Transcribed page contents
=== Begin Enclosure ===

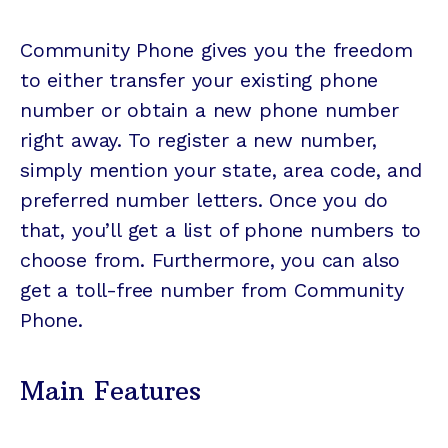
Community Phone gives you the freedom
to either transfer your existing phone
number or obtain a new phone number
right away. To register a new number,
simply mention your state, area code, and
preferred number letters. Once you do
that, you’ll get a list of phone numbers to
choose from. Furthermore, you can also
get a toll-free number from Community
Phone.
Main Features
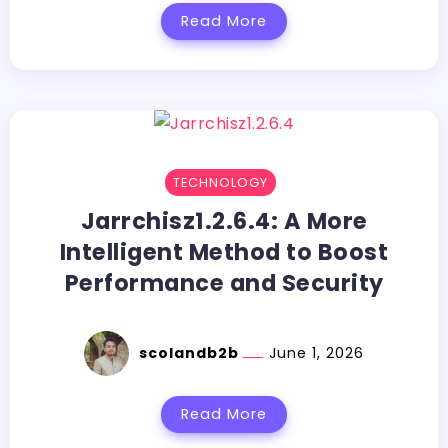
Read More
TECHNOLOGY
Jarrchisz1.2.6.4:​‍​‌‍​‍‌​‍​‌‍​‍‌ A More
Intelligent Method to Boost
Performance and Security
scolandb2b
June 1, 2026
Read More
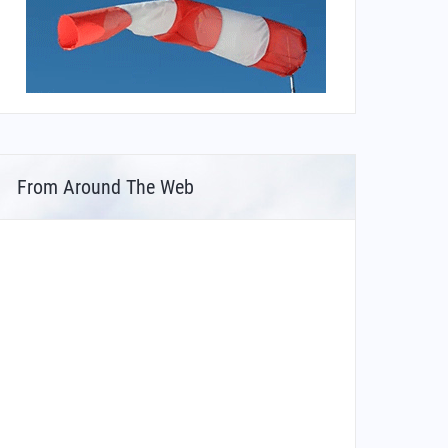
From Around The Web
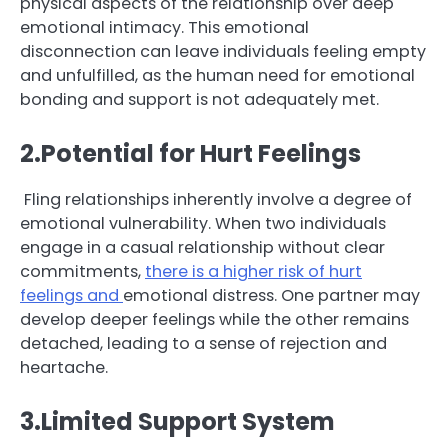
physical aspects of the relationship over deep
emotional intimacy. This emotional
disconnection can leave individuals feeling empty
and unfulfilled, as the human need for emotional
bonding and support is not adequately met.
2.Potential for Hurt Feelings
Fling relationships inherently involve a degree of
emotional vulnerability. When two individuals
engage in a casual relationship without clear
commitments,
there is a higher risk of hurt
feelings and
emotional distress. One partner may
develop deeper feelings while the other remains
detached, leading to a sense of rejection and
heartache.
3.Limited Support System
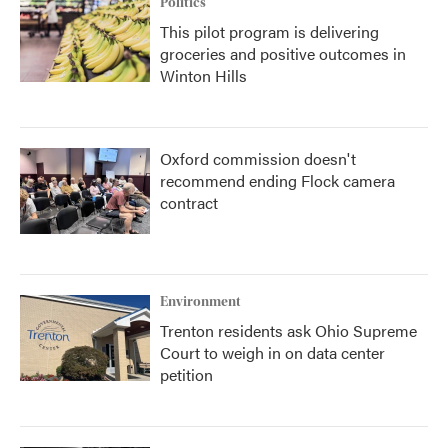
Politics
This pilot program is delivering
groceries and positive outcomes in
Winton Hills
Oxford commission doesn't
recommend ending Flock camera
contract
Environment
Trenton residents ask Ohio Supreme
Court to weigh in on data center
petition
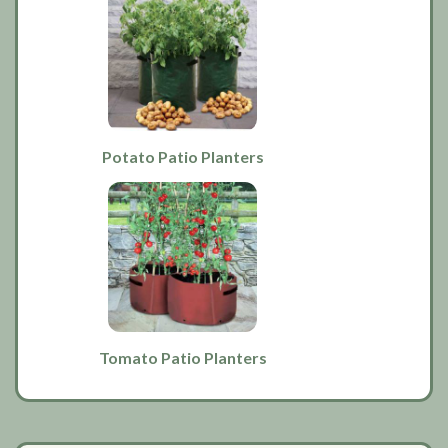
Potato Patio Planters
Tomato Patio Planters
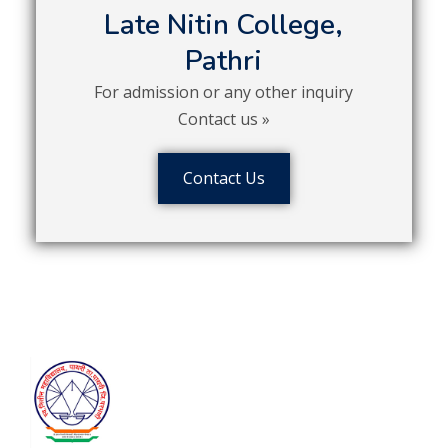
Late Nitin College,
Pathri
For admission or any other inquiry
Contact us »
Contact Us
Contact
Satyam Shivam Sundaram Shikshan
Prasarak Mandal’s
Late Nitin
College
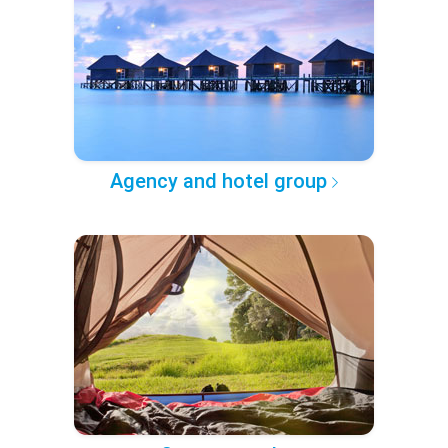
Agency and hotel group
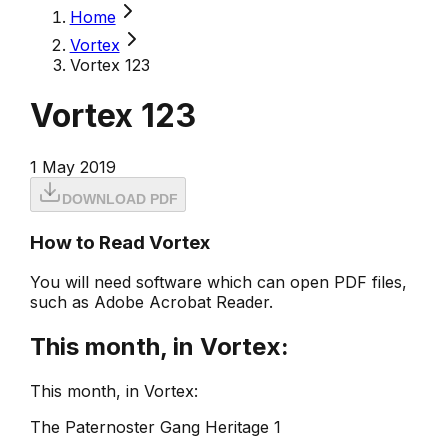
Home
Vortex
Vortex 123
Vortex 123
1 May 2019
DOWNLOAD PDF
How to Read Vortex
You will need software which can open PDF files,
such as Adobe Acrobat Reader.
This month, in Vortex:
This month, in Vortex:
The Paternoster Gang Heritage 1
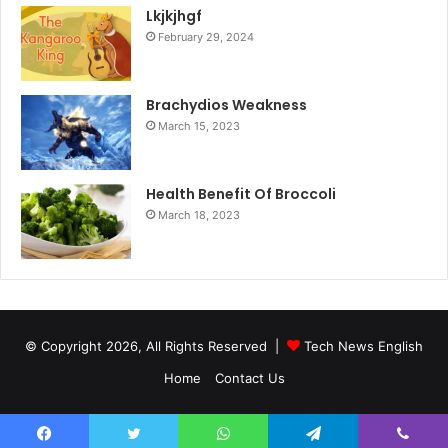
Lkjkjhgf
February 29, 2024
Brachydios Weakness
March 15, 2023
Health Benefit Of Broccoli
March 18, 2023
© Copyright 2026, All Rights Reserved |
Tech News English
Home
Contact Us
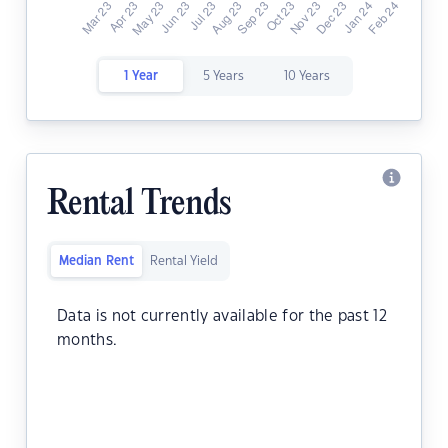
1 Year
5 Years
10 Years
Rental Trends
Median Rent
Rental Yield
Data is not currently available for the past 12
months.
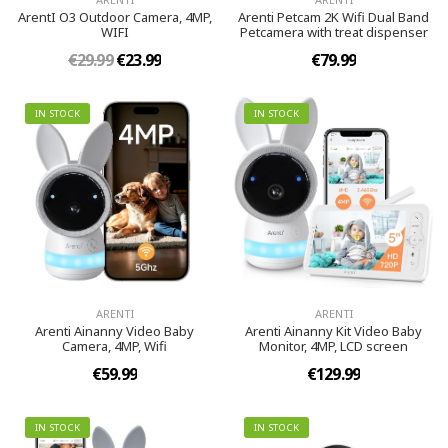
ArentI O3 Outdoor Camera, 4MP,
Arenti Petcam 2K Wifi Dual Band
WIFI
Petcamera with treat dispenser
€29.99
€23.99
€79.99
IN STOCK
IN STOCK
ARENTI
ARENTI
Arenti Ainanny Video Baby
Arenti Ainanny Kit Video Baby
Camera, 4MP, Wifi
Monitor, 4MP, LCD screen
€59.99
€129.99
IN STOCK
IN STOCK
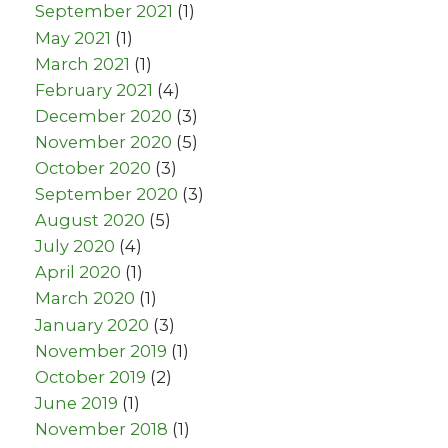
September 2021
(1)
May 2021
(1)
March 2021
(1)
February 2021
(4)
December 2020
(3)
November 2020
(5)
October 2020
(3)
September 2020
(3)
August 2020
(5)
July 2020
(4)
April 2020
(1)
March 2020
(1)
January 2020
(3)
November 2019
(1)
October 2019
(2)
June 2019
(1)
November 2018
(1)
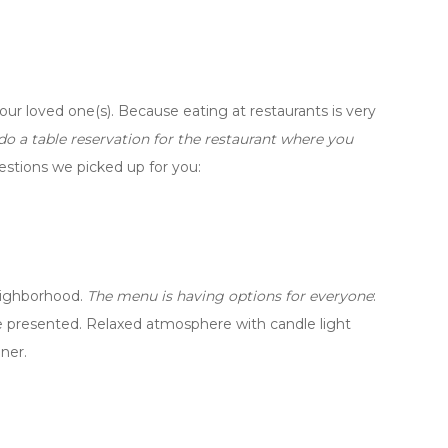
your loved one(s). Because eating at restaurants is very
 a table reservation for the restaurant where you
estions we picked up for you:
neighborhood.
The menu is having options for everyone
:
are presented. Relaxed atmosphere with candle light
ner.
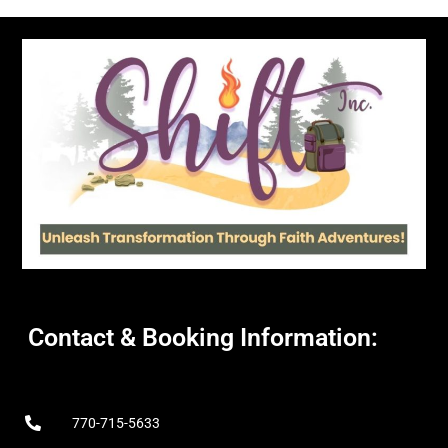
Contact & Booking Information:
770-715-5633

=== End Enclosure ===

Leaving out any images, restate every record word for word.

▶ Response
Community Phone gives you the freedom
to either transfer your existing phone
number or obtain a new phone number
right away. To register a new number,
simply mention your state, area code, and
preferred number letters. Once you do
that, you’ll get a list of phone numbers to
choose from. Furthermore, you can also
get a toll-free number from Community
Phone.
Main Features
Read More
TECHNOLOGY
Jarrchisz1.2.6.4:​‍​‌‍​‍‌​‍​‌‍​‍‌ A More
Intelligent Method to Boost
Performance and Security
scolandb2b
June 1, 2026
Read More
From Around The Web
physical aspects of the relationship over deep
emotional intimacy. This emotional
disconnection can leave individuals feeling empty
and unfulfilled, as the human need for emotional
bonding and support is not adequately met.
2.Potential for Hurt Feelings
Fling relationships inherently involve a degree of
emotional vulnerability. When two individuals
engage in a casual relationship without clear
commitments,
there is a higher risk of hurt
feelings and
emotional distress. One partner may
develop deeper feelings while the other remains
detached, leading to a sense of rejection and
heartache.
3.Limited Support System
Politics
This pilot program is delivering
groceries and positive outcomes in
Winton Hills
Oxford commission doesn't
recommend ending Flock camera
contract
Environment
Trenton residents ask Ohio Supreme
Court to weigh in on data center
petition
Potato Patio Planters
Tomato Patio Planters
Late Nitin College,
Pathri
For admission or any other inquiry
Contact us »
Contact Us
Contact
Satyam Shivam Sundaram Shikshan
Prasarak Mandal’s
Late Nitin
College
Agency and hotel group
Home
Vortex
Vortex 123
Vortex 123
1 May 2019
DOWNLOAD PDF
How to Read Vortex
You will need software which can open PDF files,
such as Adobe Acrobat Reader.
This month, in Vortex:
This month, in Vortex:
The Paternoster Gang Heritage 1
Lkjkjhgf
February 29, 2024
Brachydios Weakness
March 15, 2023
Health Benefit Of Broccoli
March 18, 2023
© Copyright 2026, All Rights Reserved |
Tech News English
Home
Contact Us
1 Year
5 Years
10 Years
Rental Trends
Median Rent
Rental Yield
Data is not currently available for the past 12
months.
ArentI O3 Outdoor Camera, 4MP,
Arenti Petcam 2K Wifi Dual Band
WIFI
Petcamera with treat dispenser
€29.99
€23.99
€79.99
IN STOCK
IN STOCK
ARENTI
ARENTI
Arenti Ainanny Video Baby
Arenti Ainanny Kit Video Baby
Camera, 4MP, Wifi
Monitor, 4MP, LCD screen
€59.99
€129.99
IN STOCK
IN STOCK
September 2021
(1)
May 2021
(1)
March 2021
(1)
February 2021
(4)
December 2020
(3)
November 2020
(5)
October 2020
(3)
September 2020
(3)
August 2020
(5)
July 2020
(4)
April 2020
(1)
March 2020
(1)
January 2020
(3)
November 2019
(1)
October 2019
(2)
June 2019
(1)
November 2018
(1)
your loved one(s). Because eating at restaurants is very
 a table reservation for the restaurant where you
estions we picked up for you:
neighborhood.
The menu is having options for everyone
:
are presented. Relaxed atmosphere with candle light
ner.
Contact & Booking Information:
770-715-5633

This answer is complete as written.